De manière générale, outre la remise en question de certaines dépenses fiscales, au premier rang desquelles le CICE, il nous semble pertinent de vouloir utiliser l’outil budgétaire pour motiver un nouveau comportement des agents économiques. Ainsi, la fiscalité ne résoudra pas la question de la protection de l’environnement et du respect des milieux naturels, mais nous pouvons soutenir des choix budgétaires qui incitent à un comportement plus conforme à l’intérêt commun et à la préservation de la nature comme du monde qui nous entoure.

Une fiscalité rénovée, privilégiant les comportements socialement responsables, associée à des choix économiques et législatifs positifs : voilà ce qui constituerait sans aucun doute la base d’une politique économique plus propice à la réduction des déficits publics et à la maîtrise de la dette.

Une dette qu’il nous faudra sans doute bientôt envisager de régler autrement que par les ressorts habituels.

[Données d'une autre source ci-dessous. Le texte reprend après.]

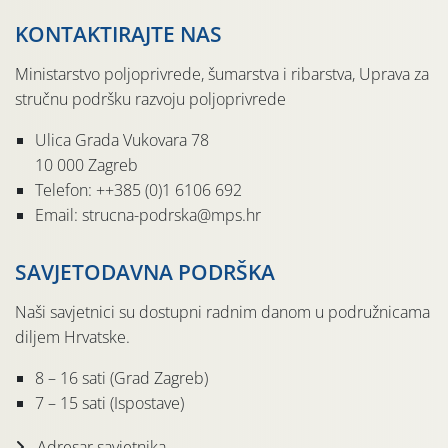
KONTAKTIRAJTE NAS
Ministarstvo poljoprivrede, šumarstva i ribarstva, Uprava za
stručnu podršku razvoju poljoprivrede
Ulica Grada Vukovara 78
10 000 Zagreb
Telefon: ++385 (0)1 6106 692
Email: strucna-podrska@mps.hr
SAVJETODAVNA PODRŠKA
Naši savjetnici su dostupni radnim danom u podružnicama
diljem Hrvatske.
8 – 16 sati (Grad Zagreb)
7 – 15 sati (Ispostave)
Adresar savjetnika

L’examen du projet de loi de finances pour 2015, texte assorti de la création d’un excédent budgétaire totalement artificiel, qui est sans doute l’expression des limites de la loi organique et le résultat des choix opérés par la majorité du Sénat, a montré qu’il faudrait sans doute autre chose que des efforts inutiles, qui se révèlent particulièrement insuffisants, pour résoudre les problèmes de la dette et du déficit.

C’est donc bien vers une amélioration des recettes, une réelle inflexion des choix des agents économiques, un renforcement des droits réels des travailleurs salariés et un soutien à l’action aux collectivités locales que nous devons aller.

Ces orientations, associées à des interventions de la Banque centrale européenne, qui devrait envisager un plan de refinancement de la dette souveraine des États, permettront une croissance nouvelle.

Ce n’est pas cette voie que choisit le Gouvernement dans ce projet de loi de finances rectificative, texte que vous avez largement contribué, monsieur le secrétaire d’État, à faire grossir. Et ce n’est pas non plus celle que propose le rapporteur général, au nom de la majorité de la commission des finances.

Par ailleurs, le temps qui nous est imparti pour examiner l’ensemble des amendements soulève des questions, d’autant qu’aucune analyse d’impact n’est à notre disposition pour les apprécier.

Dans ces conditions, nous ne pourrons, sauf modification significative, adopter le présent projet de loi de finances rectificative.